2.3. Effects of Ebselen on Sub-G1 and Cell Cycle Distributions in Lung Cancer Cells

The observed growth inhibition effect of Ebselen on A549 and Calu-6 lung cancer cells can be attributed to its impact on cell cycle progression. To gain insights from a cell growth perspective, the distribution of cells across various phases of the cell cycle was analyzed. DNA flow cytometric analysis indicated that 2–10 μM Ebselen did not increase the number of sub-G1 phase A549 cells at 24 h but Ebselen at 15 μM and 20 μM significantly increased the number of these cells at 24 h by approximately 25% and 45%, respectively (Figure 3A,B). Furthermore, 2–10 μM Ebselen did not increase the number of sub-G1 phase Calu-6 cells, whereas 15 μM Ebselen significantly increased the number of these cells by approximately 9% at 24 h (Figure 3A,C). As shown in Figure 3A,D, 20 μM Ebselen significantly induced cell cycle arrest of A549 cells in the G1 phase, while Ebselen at all tested concentrations induced S phase arrest, and 15 μM and 25 μM Ebselen significantly increased the number of S phase cells. In contrast, 15 μM and 25 μM Ebselen significantly decreased the number of A549 cells in the G2/M phase (Figure 3A,D). In Ebselen-treated Calu-6 cells, the proportions of G1 phase cells generally decreased, whereas the proportions of G2/M phase cells increased (Figure 3A,E). At concentrations of 10 μM and 15 μM, Ebselen significantly induced a G2/M phase arrest of Calu-6 cells (Figure 3A,E). Taken together, these results demonstrate that Ebselen exerts its growth-inhibitory effects on lung cancer cells through a profound impact on cell cycle regulation, ultimately influencing their growth or proliferation.

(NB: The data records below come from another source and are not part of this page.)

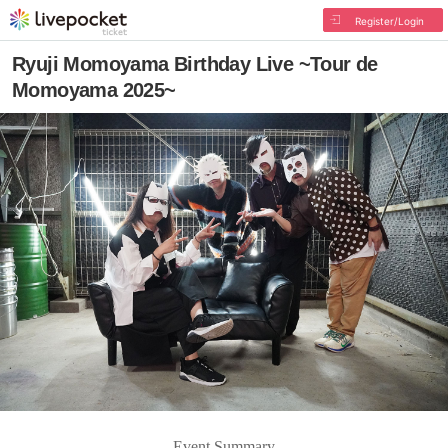
Register/Login
Ryuji Momoyama Birthday Live ~Tour de
Momoyama 2025~
Event Summary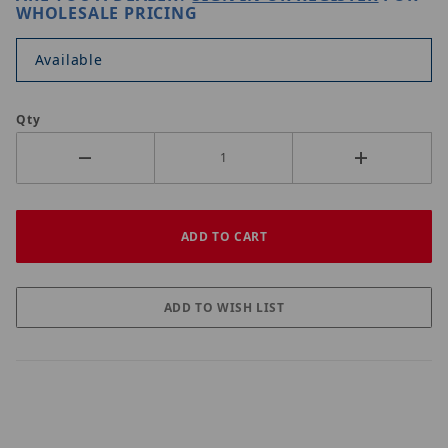
WHOLESALE PRICING
Available
Qty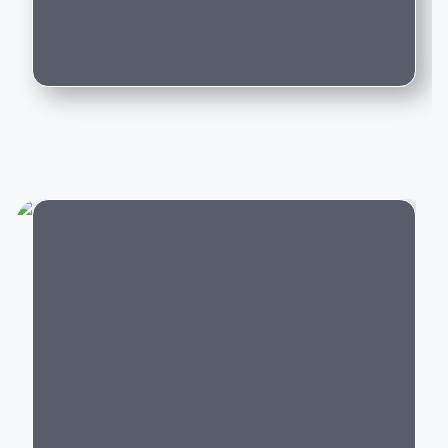
Can I trade in my existing car for this
If you're planning to buy a luxury performance car or
model?
premium
SUV
, Porsche offers models that perfectly
blend speed, comfort, technology, and everyday
usability.
Popular Porsche Cars in
India
Porsche offers luxury vehicles across multiple
categories:
City
Luxury SUVs:
Porsche Macan, Cayenne
Sports Cars:
Porsche 911, 718 Boxster, 718
Cayman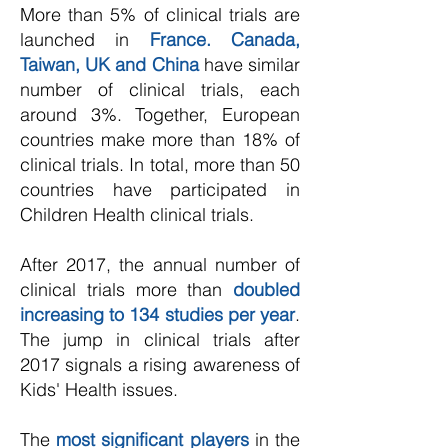
More than 5% of clinical trials are
launched in
France. Canada,
Taiwan, UK and China
have similar
number of clinical trials, each
around 3%. Together, European
countries make more than 18% of
clinical trials. In total, more than 50
countries have participated in
Children Health clinical trials.
After 2017, the annual number of
clinical trials more than
doubled
increasing to 134 studies per year
.
The jump in clinical trials after
2017 signals a rising awareness of
Kids' Health issues.
The
most significant players
in the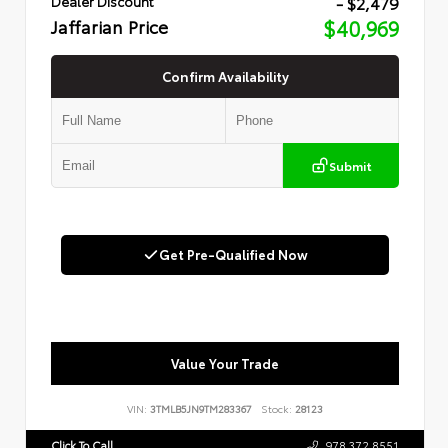
- $2,479
Dealer Discount
Jaffarian Price
$40,969
Confirm Availability
Submit
Get Pre-Qualified Now
Value Your Trade
VIN:
3TMLB5JN9TM283367
Stock:
28123
Click To Call
978.372.8551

2.4. Effects of Ebselen on Mitochondrial Membrane Potential (MMP; ΔΨm) in Lung Cancer Cells

Apoptosis and necrosis are closely related to MMP (ΔΨm) loss. Therefore, the loss of MMP (ΔΨm) in Ebselen-treated cells was evaluated using rhodamine 123 dye. While 2–10 μM Ebselen did not affect MMP (ΔΨm) loss in A549 cells, Ebselen at 15 μM and 20 μM significantly increased MMP (ΔΨm) loss cells by approximately 20% and 80%, respectively (Figure 4A). In addition, 2–5 μM Ebselen did not increase MMP (ΔΨm) loss in Calu-6 cells, whereas 10 μM and 15 μM Ebselen increased MMP (ΔΨm) loss cell by approximately 55% and 70%, respectively (Figure 4B).

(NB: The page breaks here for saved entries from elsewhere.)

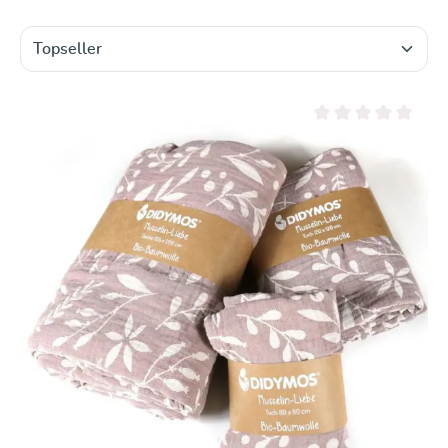
Average rating of 0 ou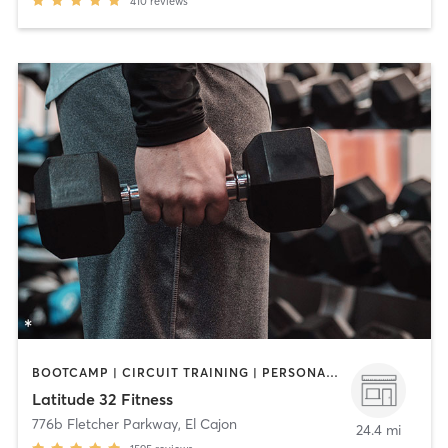
410
reviews
BOOTCAMP | CIRCUIT TRAINING | PERSONAL TRAINING | WEIGHT TRAINING
Latitude 32 Fitness
776b Fletcher Parkway
,
El Cajon
24.4 mi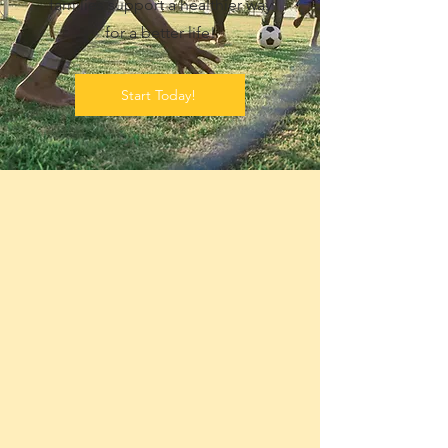
families support a healthier way
for a better life!
Start Today!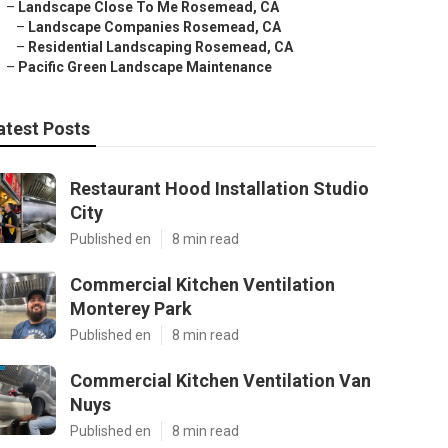
–
Landscape Close To Me Rosemead, CA
–
Landscape Companies Rosemead, CA
–
Residential Landscaping Rosemead, CA
–
Pacific Green Landscape Maintenance
atest Posts
Restaurant Hood Installation Studio
City
Published en
8 min read
Commercial Kitchen Ventilation
Monterey Park
Published en
8 min read
Commercial Kitchen Ventilation Van
Nuys
Published en
8 min read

2.5. Effects of Z-VAD on Cell Growth and Cell Death in Ebselen-Treated Lung Cancer Cells

The effects of Z-VAD-FMK, a pan-caspase inhibitor, on cell growth and cell death in Ebselen-treated A549 and Calu-6 cells were examined at 24 h. Based on previous experiments related to caspase inhibitors [28], A549 and Calu-6 cells were pretreated with Z-VAD at a concentration of 15 μM for 1 h before 15 μM or 10 μM Ebselen treatment. This concentration of Ebselen was appropriate for distinguishing alterations in cell growth and death. Z-VAD significantly attenuated the growth inhibition of Ebselen-treated A549 cells (Figure 5A). However, Z-VAD did not significantly affect the growth of Ebselen-treated Calu-6 cells (Figure 5B). Z-VAD slightly increased the number of annexin V-positive cells in Ebselen-treated A549 cells but did not affect the number of annexin V-positive cells in Ebselen-treated Calu-6 cells (Figure 5C,D).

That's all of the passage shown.